They just switch one thing off to produce another. Inventories go down; prices go up.

Refining is like food. The more you do to the raw materials; the more the final product is going to cost.


----------



## elkhartjim (May 30, 2008)

Re: Drilling Rig Count and Location

Gulf Oil...you do remember Gulf?, was the last oil company to build a "grass roots" refinery in the US.  It was a relatively small as for as BPD built in the early 70's in Aliance, La., just south of New Orleans.  Humble Oil, now Exxon expanded refining capacity at its Benicia refinery in the mid 70's... not much has been done since.  Oh except some of the small independents closed due to government regs.  Its ok though,  bro Al has us making fuel from grain and pretty soon bread will cost more than gas.  My 2 cents on this subject.  The Texas constitution allows us to succeed from the union...now there's a thought.  We could join OPEC and wear bed sheets.  I better shut up..............


----------



## TexasClodhopper (Jul 16, 2008)

Re: Drilling Rig Count and Location



Here's the rig count map as of July 15, 2008.     

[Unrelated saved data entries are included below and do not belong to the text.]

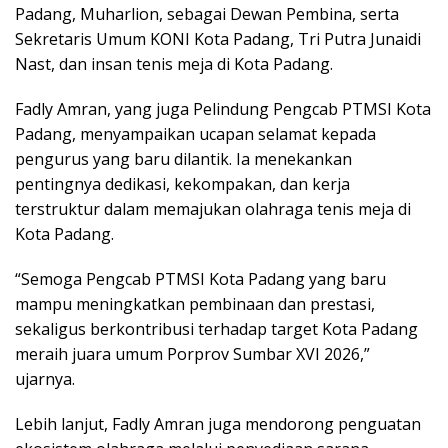
Padang, Muharlion, sebagai Dewan Pembina, serta
Sekretaris Umum KONI Kota Padang, Tri Putra Junaidi
Nast, dan insan tenis meja di Kota Padang.
Fadly Amran, yang juga Pelindung Pengcab PTMSI Kota
Padang, menyampaikan ucapan selamat kepada
pengurus yang baru dilantik. Ia menekankan
pentingnya dedikasi, kekompakan, dan kerja
terstruktur dalam memajukan olahraga tenis meja di
Kota Padang.
“Semoga Pengcab PTMSI Kota Padang yang baru
mampu meningkatkan pembinaan dan prestasi,
sekaligus berkontribusi terhadap target Kota Padang
meraih juara umum Porprov Sumbar XVI 2026,”
ujarnya.
Lebih lanjut, Fadly Amran juga mendorong penguatan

You'll notice (if you look very carefully) that there is slightly more 'oil' drilling activity. However, you don't see much increase in the Colorado shell country or on the east and west coasts or near Florida.


----------



## H2H1 (Jul 16, 2008)

Re: Drilling Rig Count and Location

Thanks Tex, keep us abreast on what going on with the drilling. This info is very interesting.


----------